What lines below hold the string "positive"? Copy them all.

◆ Given records
--*--

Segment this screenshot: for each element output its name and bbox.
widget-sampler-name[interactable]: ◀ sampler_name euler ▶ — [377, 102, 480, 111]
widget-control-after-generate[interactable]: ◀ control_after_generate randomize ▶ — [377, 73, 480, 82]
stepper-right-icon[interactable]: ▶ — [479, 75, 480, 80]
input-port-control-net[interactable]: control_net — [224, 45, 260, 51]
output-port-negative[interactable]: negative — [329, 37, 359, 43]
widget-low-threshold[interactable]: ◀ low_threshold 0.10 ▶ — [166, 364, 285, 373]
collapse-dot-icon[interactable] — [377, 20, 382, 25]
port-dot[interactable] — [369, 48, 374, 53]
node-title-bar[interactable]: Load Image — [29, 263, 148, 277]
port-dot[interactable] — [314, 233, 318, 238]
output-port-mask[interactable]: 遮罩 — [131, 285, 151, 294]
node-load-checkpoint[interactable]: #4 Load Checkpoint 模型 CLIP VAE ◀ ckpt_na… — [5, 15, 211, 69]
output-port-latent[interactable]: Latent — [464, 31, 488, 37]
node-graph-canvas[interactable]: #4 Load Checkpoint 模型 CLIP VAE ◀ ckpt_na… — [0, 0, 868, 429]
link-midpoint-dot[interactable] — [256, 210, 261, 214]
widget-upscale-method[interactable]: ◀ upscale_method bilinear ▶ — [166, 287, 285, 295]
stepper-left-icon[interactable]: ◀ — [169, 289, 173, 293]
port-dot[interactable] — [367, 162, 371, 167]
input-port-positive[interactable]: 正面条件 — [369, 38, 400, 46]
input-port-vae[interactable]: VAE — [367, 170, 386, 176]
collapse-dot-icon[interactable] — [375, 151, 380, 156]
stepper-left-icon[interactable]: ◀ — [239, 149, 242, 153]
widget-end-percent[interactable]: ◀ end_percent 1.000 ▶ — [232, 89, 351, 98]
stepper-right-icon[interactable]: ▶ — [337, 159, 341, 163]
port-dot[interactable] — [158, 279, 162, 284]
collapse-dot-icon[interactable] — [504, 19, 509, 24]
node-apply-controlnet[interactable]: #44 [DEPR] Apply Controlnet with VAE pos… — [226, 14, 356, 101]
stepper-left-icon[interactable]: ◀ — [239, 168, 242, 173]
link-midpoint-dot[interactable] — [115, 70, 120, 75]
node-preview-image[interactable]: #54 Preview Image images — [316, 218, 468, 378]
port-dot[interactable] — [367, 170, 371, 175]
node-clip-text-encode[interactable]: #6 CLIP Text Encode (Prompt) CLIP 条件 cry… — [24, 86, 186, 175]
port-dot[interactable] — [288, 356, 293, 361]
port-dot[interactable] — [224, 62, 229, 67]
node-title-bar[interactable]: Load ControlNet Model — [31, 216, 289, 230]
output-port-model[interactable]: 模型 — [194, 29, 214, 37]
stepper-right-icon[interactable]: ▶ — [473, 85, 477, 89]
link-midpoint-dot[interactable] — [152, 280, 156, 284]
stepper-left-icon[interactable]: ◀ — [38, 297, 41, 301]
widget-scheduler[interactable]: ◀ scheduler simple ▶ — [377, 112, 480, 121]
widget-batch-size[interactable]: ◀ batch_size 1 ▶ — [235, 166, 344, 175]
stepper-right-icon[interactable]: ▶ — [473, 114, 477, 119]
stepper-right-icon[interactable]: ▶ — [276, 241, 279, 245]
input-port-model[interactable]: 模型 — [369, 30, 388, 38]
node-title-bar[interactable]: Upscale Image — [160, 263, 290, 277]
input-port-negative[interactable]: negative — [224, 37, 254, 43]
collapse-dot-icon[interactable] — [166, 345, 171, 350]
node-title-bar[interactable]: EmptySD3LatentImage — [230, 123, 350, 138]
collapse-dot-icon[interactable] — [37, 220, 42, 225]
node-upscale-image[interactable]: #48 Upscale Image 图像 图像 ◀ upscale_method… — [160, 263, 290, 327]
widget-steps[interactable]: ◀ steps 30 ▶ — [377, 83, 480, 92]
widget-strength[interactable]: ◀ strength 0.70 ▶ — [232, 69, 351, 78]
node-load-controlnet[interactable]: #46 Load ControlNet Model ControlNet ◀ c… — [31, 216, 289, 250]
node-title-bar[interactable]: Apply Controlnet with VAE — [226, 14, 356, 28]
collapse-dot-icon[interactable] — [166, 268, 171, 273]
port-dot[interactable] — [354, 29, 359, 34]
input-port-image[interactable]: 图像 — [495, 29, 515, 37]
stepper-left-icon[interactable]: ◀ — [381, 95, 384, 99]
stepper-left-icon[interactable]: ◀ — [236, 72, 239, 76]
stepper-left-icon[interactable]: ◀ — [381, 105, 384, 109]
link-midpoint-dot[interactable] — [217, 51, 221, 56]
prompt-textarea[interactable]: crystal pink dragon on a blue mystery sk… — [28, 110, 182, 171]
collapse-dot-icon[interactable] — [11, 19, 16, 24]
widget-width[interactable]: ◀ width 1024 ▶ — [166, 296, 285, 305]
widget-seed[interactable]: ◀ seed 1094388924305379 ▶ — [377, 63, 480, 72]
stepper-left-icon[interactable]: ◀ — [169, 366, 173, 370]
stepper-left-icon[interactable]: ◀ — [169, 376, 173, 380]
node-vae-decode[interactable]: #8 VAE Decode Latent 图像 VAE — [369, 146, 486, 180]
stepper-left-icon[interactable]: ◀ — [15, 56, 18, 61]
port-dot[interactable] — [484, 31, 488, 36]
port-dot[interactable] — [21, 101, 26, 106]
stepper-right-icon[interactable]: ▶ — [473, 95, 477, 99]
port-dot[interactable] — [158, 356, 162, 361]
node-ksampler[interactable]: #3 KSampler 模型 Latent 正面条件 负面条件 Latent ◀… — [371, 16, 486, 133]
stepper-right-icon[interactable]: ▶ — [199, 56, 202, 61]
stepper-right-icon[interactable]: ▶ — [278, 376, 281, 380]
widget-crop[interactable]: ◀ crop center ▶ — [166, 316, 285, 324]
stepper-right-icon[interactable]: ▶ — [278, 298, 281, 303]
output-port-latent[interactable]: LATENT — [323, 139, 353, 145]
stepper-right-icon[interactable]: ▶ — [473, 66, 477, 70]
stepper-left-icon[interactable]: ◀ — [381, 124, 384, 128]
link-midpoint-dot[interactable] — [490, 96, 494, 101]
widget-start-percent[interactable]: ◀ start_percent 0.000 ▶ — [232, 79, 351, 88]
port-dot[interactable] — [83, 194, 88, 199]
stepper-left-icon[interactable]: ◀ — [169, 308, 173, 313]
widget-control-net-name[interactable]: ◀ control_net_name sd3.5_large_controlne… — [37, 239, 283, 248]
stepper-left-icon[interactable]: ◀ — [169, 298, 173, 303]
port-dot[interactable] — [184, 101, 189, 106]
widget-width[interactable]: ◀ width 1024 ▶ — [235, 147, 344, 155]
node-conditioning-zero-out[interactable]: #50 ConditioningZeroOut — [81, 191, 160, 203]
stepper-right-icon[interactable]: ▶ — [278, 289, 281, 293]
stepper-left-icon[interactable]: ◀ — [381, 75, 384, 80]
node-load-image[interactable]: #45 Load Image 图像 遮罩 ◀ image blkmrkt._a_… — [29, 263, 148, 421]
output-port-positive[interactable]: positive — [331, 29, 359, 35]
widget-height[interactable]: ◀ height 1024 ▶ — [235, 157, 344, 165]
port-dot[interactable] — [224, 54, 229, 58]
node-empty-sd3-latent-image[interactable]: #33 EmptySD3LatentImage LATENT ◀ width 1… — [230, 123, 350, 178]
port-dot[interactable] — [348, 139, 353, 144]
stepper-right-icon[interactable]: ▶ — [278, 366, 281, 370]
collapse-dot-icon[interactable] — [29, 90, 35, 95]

--*--

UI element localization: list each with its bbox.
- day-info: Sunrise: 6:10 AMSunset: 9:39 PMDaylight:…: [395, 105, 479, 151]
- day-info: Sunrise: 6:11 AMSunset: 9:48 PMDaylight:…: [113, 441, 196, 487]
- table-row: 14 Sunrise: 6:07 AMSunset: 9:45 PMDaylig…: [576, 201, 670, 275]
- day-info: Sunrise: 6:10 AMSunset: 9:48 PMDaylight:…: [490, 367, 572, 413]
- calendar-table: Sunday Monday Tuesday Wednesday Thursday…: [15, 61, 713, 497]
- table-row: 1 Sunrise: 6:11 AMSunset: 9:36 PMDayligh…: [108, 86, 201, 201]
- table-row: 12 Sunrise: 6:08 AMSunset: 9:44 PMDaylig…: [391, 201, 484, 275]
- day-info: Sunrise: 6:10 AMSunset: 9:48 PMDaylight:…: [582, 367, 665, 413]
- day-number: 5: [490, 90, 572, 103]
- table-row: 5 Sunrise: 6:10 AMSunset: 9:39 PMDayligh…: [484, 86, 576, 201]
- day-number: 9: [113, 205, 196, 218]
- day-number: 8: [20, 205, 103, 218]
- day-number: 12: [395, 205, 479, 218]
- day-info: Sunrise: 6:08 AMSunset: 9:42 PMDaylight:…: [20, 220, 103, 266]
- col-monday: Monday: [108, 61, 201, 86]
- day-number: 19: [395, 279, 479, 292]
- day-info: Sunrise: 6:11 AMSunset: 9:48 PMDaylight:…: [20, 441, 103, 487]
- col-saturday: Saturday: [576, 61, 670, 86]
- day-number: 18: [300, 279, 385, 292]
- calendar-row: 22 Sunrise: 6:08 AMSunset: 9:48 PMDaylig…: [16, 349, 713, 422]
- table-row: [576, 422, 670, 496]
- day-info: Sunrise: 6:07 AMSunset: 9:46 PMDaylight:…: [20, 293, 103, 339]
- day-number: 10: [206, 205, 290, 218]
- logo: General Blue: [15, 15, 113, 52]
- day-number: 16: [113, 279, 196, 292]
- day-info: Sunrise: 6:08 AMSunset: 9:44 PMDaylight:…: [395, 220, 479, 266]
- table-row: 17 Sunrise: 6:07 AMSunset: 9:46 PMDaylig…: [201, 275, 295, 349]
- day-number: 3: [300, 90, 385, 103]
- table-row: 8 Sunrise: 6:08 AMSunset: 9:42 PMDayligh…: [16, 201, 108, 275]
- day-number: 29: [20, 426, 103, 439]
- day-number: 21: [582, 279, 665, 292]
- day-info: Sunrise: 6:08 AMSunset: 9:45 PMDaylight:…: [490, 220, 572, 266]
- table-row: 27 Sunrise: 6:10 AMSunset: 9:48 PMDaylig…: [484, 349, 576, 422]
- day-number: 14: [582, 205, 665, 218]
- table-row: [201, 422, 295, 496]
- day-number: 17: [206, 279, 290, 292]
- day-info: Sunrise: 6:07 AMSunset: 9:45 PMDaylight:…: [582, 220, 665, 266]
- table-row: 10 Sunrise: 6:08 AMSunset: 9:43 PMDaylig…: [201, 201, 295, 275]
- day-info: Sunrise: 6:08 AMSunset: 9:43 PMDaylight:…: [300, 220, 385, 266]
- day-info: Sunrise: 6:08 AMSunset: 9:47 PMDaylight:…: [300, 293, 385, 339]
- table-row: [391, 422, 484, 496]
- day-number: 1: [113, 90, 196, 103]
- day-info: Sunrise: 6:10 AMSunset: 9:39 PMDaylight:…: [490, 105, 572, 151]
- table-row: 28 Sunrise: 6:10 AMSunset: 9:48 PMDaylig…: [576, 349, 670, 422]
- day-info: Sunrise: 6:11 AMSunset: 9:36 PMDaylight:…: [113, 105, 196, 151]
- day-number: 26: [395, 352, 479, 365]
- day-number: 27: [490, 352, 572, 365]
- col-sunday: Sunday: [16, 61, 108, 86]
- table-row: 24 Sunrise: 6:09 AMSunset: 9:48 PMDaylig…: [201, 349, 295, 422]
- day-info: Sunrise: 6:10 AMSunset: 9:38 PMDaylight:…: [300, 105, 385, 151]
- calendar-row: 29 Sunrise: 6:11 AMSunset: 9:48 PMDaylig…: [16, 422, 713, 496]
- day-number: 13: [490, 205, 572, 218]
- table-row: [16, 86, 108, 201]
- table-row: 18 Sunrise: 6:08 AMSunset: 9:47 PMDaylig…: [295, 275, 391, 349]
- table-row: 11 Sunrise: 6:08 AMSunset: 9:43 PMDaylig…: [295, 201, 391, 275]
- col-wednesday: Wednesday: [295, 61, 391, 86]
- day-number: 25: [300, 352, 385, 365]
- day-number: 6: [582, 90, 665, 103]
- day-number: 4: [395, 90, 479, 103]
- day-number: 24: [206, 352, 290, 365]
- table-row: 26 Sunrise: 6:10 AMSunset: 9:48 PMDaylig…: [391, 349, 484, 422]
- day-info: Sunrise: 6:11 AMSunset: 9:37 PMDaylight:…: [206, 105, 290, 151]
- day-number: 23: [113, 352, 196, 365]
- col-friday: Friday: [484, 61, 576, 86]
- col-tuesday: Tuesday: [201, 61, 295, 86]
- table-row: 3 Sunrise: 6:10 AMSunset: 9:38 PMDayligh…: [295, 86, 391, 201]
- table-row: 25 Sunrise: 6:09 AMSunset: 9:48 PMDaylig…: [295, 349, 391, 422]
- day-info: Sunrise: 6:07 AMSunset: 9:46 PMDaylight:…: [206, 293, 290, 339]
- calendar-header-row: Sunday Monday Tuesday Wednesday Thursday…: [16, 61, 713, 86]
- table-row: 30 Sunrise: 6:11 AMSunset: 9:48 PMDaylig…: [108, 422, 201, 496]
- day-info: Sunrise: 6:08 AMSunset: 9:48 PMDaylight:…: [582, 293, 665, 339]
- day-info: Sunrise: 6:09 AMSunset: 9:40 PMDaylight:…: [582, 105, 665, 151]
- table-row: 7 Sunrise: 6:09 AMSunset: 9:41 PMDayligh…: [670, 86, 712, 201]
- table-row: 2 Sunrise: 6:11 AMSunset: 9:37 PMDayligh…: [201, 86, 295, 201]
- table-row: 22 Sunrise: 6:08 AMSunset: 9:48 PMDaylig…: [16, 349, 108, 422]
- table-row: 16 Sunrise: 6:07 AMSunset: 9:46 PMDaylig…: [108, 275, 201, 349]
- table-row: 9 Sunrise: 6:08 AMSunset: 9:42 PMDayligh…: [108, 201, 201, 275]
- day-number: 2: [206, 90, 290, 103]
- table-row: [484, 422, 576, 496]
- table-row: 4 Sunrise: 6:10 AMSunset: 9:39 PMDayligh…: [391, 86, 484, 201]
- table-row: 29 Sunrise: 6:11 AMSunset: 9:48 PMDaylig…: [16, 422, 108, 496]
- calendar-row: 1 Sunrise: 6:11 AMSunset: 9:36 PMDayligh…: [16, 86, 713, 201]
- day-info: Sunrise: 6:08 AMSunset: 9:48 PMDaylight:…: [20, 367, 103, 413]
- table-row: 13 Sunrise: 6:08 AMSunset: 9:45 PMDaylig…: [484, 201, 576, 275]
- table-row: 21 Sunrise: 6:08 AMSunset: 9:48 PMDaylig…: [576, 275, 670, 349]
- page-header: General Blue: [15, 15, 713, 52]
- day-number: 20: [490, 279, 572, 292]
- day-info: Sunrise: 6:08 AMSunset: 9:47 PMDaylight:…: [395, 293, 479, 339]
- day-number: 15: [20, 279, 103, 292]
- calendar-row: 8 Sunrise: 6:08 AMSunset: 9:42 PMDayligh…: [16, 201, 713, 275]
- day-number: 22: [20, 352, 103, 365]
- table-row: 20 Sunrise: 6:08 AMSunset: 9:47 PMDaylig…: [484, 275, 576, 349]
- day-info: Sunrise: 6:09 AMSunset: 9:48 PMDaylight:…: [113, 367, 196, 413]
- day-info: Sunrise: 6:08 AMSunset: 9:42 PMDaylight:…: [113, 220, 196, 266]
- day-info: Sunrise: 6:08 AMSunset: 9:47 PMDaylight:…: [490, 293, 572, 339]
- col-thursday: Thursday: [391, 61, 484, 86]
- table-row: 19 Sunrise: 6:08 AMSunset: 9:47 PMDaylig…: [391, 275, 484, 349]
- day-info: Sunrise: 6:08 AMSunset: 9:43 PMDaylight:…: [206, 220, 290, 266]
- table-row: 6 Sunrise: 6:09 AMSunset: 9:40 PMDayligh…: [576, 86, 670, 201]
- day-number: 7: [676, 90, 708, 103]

--*--

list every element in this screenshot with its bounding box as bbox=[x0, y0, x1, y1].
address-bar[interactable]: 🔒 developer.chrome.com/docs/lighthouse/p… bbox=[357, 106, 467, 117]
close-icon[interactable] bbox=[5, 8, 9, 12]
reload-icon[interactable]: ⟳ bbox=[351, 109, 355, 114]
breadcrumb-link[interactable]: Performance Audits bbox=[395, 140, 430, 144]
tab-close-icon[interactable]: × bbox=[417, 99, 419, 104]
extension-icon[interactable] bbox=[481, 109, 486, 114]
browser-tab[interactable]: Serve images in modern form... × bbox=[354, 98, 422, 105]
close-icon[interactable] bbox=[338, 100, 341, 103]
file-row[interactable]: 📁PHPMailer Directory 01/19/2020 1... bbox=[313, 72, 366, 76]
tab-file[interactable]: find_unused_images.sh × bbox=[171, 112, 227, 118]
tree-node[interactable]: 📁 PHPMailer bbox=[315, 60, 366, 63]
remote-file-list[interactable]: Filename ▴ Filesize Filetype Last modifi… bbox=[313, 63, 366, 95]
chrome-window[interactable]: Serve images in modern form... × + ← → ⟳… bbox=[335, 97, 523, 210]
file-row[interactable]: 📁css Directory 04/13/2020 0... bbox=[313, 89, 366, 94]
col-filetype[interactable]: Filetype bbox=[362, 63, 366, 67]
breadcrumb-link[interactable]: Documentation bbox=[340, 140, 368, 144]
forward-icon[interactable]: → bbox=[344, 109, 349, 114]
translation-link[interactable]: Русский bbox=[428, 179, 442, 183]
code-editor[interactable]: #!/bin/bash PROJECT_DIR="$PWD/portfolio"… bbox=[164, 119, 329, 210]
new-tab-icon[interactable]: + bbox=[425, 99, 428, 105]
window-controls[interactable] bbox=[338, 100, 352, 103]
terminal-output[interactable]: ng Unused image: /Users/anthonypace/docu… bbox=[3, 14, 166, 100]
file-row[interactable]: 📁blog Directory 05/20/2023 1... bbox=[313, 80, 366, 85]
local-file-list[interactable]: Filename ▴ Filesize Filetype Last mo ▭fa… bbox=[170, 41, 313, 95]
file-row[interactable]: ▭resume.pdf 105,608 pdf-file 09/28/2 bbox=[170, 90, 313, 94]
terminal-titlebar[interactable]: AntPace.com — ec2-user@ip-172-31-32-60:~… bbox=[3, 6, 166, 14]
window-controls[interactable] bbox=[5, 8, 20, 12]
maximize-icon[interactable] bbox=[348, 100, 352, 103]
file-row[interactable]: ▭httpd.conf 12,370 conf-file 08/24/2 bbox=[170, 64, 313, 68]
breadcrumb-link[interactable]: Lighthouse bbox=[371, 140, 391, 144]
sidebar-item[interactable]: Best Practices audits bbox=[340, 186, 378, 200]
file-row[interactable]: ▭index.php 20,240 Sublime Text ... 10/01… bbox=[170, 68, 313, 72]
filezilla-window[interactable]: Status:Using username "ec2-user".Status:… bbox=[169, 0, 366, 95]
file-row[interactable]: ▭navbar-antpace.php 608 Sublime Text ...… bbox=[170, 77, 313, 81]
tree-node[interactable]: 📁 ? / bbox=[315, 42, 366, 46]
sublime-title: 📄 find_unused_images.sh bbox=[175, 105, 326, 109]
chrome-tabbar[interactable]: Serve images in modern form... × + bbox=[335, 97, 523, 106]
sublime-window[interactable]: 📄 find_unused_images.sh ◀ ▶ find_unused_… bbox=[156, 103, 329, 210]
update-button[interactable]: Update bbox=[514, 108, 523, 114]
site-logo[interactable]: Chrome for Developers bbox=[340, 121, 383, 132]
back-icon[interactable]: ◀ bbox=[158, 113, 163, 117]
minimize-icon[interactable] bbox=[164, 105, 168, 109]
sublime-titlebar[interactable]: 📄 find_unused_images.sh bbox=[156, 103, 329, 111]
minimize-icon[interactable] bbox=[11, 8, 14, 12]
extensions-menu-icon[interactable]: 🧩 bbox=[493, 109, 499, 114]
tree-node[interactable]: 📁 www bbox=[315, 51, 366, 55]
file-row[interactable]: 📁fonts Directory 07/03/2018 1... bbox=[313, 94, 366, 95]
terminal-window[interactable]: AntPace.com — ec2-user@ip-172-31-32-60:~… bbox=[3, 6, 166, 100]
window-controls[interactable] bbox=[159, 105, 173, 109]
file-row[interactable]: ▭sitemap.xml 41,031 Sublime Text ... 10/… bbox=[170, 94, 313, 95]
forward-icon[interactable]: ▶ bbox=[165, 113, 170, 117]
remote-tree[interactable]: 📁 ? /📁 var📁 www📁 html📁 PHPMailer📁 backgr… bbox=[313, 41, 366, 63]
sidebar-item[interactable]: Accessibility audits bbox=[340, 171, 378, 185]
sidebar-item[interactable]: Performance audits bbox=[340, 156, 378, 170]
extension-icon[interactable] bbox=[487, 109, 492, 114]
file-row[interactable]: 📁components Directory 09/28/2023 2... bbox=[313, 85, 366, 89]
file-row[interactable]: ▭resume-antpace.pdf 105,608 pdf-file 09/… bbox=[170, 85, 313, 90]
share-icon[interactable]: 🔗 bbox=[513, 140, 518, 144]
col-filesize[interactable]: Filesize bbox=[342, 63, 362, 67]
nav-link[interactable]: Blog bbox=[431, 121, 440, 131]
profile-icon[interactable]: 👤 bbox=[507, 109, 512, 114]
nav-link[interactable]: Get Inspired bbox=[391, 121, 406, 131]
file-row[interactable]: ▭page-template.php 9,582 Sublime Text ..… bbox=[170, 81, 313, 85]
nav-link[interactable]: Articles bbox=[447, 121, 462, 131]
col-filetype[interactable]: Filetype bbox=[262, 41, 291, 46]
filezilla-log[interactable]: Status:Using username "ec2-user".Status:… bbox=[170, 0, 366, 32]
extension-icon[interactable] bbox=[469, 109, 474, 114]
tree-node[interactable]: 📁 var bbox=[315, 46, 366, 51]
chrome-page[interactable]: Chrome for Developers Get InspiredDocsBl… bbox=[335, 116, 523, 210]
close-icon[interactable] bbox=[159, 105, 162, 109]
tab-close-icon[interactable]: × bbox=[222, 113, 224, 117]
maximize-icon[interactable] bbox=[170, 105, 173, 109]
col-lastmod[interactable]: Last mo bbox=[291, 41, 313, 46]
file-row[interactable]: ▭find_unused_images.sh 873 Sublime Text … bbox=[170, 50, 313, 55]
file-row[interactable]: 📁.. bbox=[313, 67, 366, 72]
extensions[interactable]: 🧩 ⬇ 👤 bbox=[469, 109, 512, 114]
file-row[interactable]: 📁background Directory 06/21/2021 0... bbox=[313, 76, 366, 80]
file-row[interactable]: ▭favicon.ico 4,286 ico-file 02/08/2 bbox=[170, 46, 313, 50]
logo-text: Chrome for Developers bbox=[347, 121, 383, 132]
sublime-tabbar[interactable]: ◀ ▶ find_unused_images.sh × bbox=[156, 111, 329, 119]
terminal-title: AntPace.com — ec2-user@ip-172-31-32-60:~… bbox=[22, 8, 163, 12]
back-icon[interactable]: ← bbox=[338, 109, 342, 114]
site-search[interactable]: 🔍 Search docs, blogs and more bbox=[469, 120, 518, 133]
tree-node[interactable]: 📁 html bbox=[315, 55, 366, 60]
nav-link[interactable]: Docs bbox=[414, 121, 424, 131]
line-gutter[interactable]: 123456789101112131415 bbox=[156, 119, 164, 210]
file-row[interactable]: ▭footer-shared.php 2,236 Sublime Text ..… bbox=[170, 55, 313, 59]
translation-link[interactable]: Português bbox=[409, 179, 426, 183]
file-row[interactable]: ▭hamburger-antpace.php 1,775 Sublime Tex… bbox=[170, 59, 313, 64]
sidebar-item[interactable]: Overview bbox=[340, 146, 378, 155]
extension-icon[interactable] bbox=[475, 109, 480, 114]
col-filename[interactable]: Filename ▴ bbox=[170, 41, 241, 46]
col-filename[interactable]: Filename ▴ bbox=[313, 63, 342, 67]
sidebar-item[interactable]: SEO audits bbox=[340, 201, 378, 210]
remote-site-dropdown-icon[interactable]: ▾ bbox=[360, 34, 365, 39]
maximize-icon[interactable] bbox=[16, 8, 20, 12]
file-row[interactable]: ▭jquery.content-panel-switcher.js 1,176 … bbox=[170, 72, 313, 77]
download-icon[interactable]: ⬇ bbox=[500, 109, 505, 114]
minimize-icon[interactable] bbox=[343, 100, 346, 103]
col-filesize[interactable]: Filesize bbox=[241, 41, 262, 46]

--*--

◆ Result of this task
input-port-positive[interactable]: 正面条件 — [369, 38, 400, 46]
output-port-positive[interactable]: positive — [331, 29, 359, 35]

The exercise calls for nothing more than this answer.